╭──
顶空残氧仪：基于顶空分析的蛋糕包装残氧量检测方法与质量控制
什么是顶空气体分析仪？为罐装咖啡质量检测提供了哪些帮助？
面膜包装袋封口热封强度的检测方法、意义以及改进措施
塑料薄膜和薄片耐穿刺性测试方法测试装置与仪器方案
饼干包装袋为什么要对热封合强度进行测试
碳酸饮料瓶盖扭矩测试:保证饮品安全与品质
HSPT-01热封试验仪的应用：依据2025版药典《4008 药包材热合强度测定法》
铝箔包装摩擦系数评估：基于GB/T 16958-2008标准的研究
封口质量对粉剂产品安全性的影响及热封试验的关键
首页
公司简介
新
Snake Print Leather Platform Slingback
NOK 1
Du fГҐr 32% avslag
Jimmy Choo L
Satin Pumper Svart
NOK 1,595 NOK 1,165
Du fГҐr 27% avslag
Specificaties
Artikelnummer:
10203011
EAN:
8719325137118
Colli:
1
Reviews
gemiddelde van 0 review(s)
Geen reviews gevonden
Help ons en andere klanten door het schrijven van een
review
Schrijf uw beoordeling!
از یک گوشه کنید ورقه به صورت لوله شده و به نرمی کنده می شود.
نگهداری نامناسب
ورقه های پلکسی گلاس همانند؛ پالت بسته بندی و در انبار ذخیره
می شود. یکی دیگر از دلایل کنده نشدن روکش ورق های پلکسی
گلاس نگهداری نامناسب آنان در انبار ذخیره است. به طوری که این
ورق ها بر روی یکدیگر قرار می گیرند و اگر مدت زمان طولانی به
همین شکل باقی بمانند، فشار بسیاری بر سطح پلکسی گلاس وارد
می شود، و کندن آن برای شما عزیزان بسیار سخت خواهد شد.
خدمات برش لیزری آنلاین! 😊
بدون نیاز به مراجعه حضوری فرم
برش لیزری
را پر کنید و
╰──
╭──
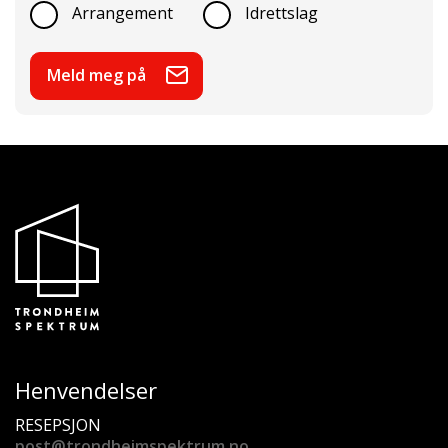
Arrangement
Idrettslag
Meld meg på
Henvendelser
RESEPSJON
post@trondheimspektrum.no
╰──
╭──
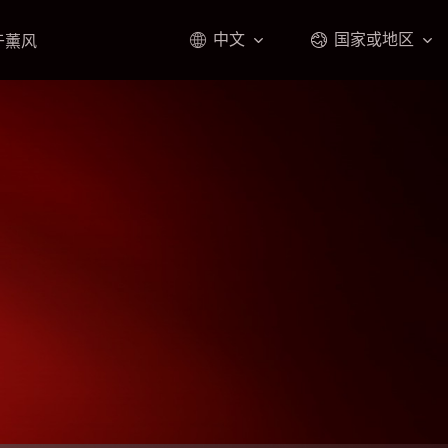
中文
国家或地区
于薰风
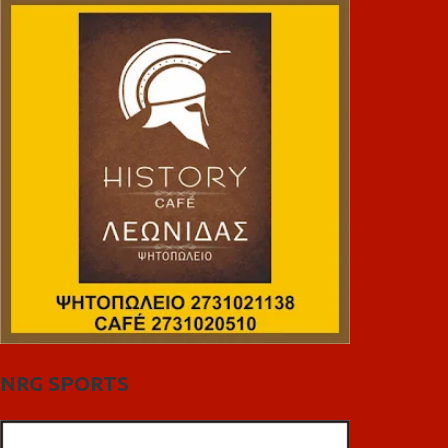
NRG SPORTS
╰──
What is expected: Take the records above and return, word for word, only the lines that fall from the line with "Du fГҐr 32% avslag" to the line with "را پر کنید و", both of them included.

Exercise solution:
Du fГҐr 32% avslag
Jimmy Choo L
Satin Pumper Svart
NOK 1,595 NOK 1,165
Du fГҐr 27% avslag
Specificaties
Artikelnummer:
10203011
EAN:
8719325137118
Colli:
1
Reviews
gemiddelde van 0 review(s)
Geen reviews gevonden
Help ons en andere klanten door het schrijven van een
review
Schrijf uw beoordeling!
از یک گوشه کنید ورقه به صورت لوله شده و به نرمی کنده می شود.
نگهداری نامناسب
ورقه های پلکسی گلاس همانند؛ پالت بسته بندی و در انبار ذخیره
می شود. یکی دیگر از دلایل کنده نشدن روکش ورق های پلکسی
گلاس نگهداری نامناسب آنان در انبار ذخیره است. به طوری که این
ورق ها بر روی یکدیگر قرار می گیرند و اگر مدت زمان طولانی به
همین شکل باقی بمانند، فشار بسیاری بر سطح پلکسی گلاس وارد
می شود، و کندن آن برای شما عزیزان بسیار سخت خواهد شد.
خدمات برش لیزری آنلاین! 😊
بدون نیاز به مراجعه حضوری فرم
برش لیزری
را پر کنید و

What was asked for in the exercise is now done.